Key-indexed-array-based symbol table

This implementation uses integer keys and further assumes that keys are positive and less than the constructor's parameter so that it can use them as indices into an array. The primary costs to watch are both the amount of space required when the array is large and the amount of time required for new to initialize all the array entries to null when the number of keys in the array is small relative to its size.
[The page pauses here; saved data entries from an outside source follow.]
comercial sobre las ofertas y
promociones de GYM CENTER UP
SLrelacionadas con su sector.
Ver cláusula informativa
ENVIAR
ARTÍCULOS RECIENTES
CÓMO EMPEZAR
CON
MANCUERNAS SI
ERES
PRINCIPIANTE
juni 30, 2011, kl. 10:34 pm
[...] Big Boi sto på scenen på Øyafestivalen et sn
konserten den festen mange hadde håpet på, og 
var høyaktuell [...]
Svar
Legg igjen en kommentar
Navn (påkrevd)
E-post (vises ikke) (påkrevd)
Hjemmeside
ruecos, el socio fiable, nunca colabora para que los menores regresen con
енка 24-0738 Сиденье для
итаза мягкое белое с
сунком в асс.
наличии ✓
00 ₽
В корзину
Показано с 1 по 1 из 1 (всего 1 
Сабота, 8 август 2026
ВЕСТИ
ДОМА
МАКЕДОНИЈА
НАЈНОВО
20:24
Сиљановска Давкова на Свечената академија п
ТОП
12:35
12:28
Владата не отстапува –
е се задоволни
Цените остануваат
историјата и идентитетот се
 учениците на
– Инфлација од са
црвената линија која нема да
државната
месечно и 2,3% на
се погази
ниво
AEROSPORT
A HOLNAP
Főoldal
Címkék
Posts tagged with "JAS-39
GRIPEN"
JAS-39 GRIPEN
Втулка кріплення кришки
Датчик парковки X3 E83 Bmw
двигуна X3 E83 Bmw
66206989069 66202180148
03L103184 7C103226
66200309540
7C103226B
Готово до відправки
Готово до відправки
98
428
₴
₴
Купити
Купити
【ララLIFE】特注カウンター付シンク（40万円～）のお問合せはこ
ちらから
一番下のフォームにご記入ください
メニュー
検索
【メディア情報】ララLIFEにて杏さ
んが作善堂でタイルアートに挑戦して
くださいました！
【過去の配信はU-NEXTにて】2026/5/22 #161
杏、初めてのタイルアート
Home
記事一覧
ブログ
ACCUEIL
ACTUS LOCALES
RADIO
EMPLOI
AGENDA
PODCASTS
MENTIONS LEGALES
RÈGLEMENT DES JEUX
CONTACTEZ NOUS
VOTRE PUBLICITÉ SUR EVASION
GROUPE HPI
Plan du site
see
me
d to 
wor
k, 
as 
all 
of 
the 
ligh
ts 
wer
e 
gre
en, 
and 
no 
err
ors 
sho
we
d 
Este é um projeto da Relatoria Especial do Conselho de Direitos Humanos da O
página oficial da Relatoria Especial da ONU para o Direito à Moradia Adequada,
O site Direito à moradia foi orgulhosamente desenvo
class ST { private intkeyItem[] st; ST(int M) { st = new intkeyItem[M]; } int count() { int N = 0; for (int i = 0; i < st.length; i++) if (st[i] != null) N++; return N; } void insert(intkeyItem x) { st[x.key()] = x; } void remove(int key) { st[key] = null; } intkeyItem search(int key) { return st[key]; } intkeyItem select(int k) { for (int i = 0; i < st.length; i++) if (st[i] != null && k-- == 0) return st[i]; return null; } public String toString() { String s = ""; for (int i = 0; i < st.length; i++) if (st[i] != null) s += st[i] + "\n"; return s; } }

Property 12.1

If key values are positive integers less than M and items have distinct keys, then the symbol-table data type can be implemented with key-indexed arrays of items such that insert, search, and remove require constant time; and initialize, select, and sort require time proportional to M, whenever any of the operations are performed on an N-itemtable.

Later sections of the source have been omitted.